Staging Indigeneity: Salvage Tourism and the Performance of Native American History

(UNC Press, January 2021)

As tourists increasingly moved across the United States in the late nineteenth and early twentieth centuries, a surprising number of communities looked to capitalize on the histories of Native American people to create tourist attractions. From the Happy Canyon Indian Pageant and Wild West Show in Pendleton, Oregon, to outdoor dramas like Tecumseh! in Chillicothe, Ohio, and Unto These Hills in Cherokee, North Carolina, locals staged performances that claimed to honor an Indigenous past while depicting that past on white settlers' terms.

Linking the origins of these performances to their present-day incarnations, this incisive book reveals how they constituted what Katrina Phillips calls "salvage tourism"—a set of practices paralleling so-called salvage ethnography, which documented the histories, languages, and cultures of Indigenous people while reinforcing a belief that Native American societies were inevitably disappearing.

Across time, Phillips argues, tourism, nostalgia, and authenticity converge in the creation of salvage tourism, which blends tourism and history, contestations over citizenship, identity, belonging, and the continued use of Indians and Indianness as a means of escape, entertainment, and economic development.

About the Speakers

Katrina Phillips

Katrina Phillips, an enrolled member of the Red Cliff Band of Lake Superior Ojibwe, joins the Macalester faculty as an assistant professor of American Indian history.  She spent two years as a Consortium for Faculty Diversity fellow at Macalester before moving to the tenure track.

She earned her BA and PhD in history from the University of Minnesota, where she served as a co-chair for the University’s interdisciplinary American Indian and Indigenous Studies Workshop. She is a past recipient of the U of M’s prestigious Doctoral Dissertation Fellowship as well as the Graduate Research Partnership Program grant.  

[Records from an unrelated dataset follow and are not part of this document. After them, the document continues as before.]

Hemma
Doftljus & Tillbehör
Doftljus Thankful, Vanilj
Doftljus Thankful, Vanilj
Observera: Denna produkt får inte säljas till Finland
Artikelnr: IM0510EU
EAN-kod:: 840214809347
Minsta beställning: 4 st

Professor Phillips teaches courses on American Indian and American history.  Her current research focuses on the role of American Indian historical pageants in the development of regional tourist economies in the 20th and 21st centuries.

Andrew Denson

Andrew Denson teaches history and Native American studies at Western Carolina University (Cullowhee, NC) and participates in WCU’s interdisciplinary Cherokee studies program. He is the author of Monuments to Absence: Cherokee Removal and the Contest over Southern Memory.